Better scale: The current RouteViews data set (demo) has over 141,000,000 prefixes being monitored and over 175,600,000 advertisements/withdrawals logged per day. Postgres and TimescaleDB perform well enough to keep up with this scale while supporting the complex aggregations, using less than 64GB RAM and less than 24 vCPU’s on a single server. The server does have two 1TB SSD disks.
Customizable retention policies: TimescaleDB provides a simple method to purge old data, such as SELECT drop_chunks(interval '3 months', 'conditions');
.
This enables simple cron or pg_agent events to maintain the desired retention.
Array datatype: Postgres supports an array datatype to enable AS PATH and communities to be arrays instead of a string.
INET datatype: This is far better than the mysql varbinary type used to store the ip address. GIST indexing supports prefix aware queries (e.g. find prefix 10.10.10.10) that would otherwise not be possible in MySQL.
Better JSON support: While MySQL has minimal support, Postgres has better support of native JSON. JSON datatypes can be indexed on the JSON field if/when needed. This makes it possible to store JSON within a single field/column supporting extraction and indexing on individual JSON objects.
Peer states: If the router does not support/implement a delay (initial delay) between router INIT and PEER UP messages, the MySQL consumer could process the PEER UP after the updates. This results in some peers showing incorrect states. This has been fixed with the Postgres consumer.
Prefix History: The MySQL consumer logged history to path_attr_log
and withdrawn_log
tables. path_attr_log
log table only contained history if the prefix had an atribute change. While this saved on some space, it resulted
in confusion with tracking withdrawal and subsequent advertisements. This has changed with the Postgres consumer.

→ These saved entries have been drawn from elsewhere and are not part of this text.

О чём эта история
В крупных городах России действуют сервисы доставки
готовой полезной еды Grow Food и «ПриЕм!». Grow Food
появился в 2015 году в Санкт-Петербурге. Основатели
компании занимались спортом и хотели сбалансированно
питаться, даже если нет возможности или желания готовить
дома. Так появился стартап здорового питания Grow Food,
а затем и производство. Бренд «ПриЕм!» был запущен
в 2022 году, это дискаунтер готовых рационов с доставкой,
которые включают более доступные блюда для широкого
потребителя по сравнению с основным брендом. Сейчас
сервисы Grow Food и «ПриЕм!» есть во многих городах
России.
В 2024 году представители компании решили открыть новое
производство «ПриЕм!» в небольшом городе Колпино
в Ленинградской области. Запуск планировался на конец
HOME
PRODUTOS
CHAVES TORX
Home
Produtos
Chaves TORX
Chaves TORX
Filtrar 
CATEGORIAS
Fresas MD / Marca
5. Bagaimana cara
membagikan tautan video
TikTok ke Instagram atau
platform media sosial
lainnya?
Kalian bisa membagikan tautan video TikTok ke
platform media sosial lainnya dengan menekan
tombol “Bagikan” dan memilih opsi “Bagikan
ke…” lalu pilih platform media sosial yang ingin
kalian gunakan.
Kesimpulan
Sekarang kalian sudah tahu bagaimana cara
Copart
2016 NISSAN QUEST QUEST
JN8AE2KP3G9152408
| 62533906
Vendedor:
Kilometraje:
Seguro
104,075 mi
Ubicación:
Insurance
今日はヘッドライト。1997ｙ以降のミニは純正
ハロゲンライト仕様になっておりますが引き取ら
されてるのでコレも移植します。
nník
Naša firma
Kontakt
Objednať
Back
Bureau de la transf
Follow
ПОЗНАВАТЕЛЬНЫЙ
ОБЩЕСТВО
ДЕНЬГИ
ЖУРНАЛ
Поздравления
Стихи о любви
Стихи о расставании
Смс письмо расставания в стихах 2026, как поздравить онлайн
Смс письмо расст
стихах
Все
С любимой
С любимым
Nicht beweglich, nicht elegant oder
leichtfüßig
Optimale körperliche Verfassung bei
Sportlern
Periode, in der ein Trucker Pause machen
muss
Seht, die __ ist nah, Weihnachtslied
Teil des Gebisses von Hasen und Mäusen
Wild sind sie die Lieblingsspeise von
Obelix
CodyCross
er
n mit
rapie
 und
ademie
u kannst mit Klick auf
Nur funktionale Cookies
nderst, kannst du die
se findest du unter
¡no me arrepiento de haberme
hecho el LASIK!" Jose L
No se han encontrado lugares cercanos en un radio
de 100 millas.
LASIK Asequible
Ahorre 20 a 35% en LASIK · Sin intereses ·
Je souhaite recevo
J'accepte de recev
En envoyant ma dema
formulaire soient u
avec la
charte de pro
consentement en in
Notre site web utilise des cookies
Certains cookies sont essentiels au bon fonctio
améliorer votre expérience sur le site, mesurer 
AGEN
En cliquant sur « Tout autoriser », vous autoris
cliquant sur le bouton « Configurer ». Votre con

There is now a signle table ip_rib_log
that contains both advertisements and withdrawals. Duplicate advertisements with
the same attributes will be suppressed only if the previous was not a withdrawal. This results in a natural
log of prefix history by suppressing route-refresh noise while maintaining high fidelity (microsecond granularity).
Table/Schema Changes: Many any of the tables have been modified for postgres datatypes. Some of the tables have been renamed for better clarity.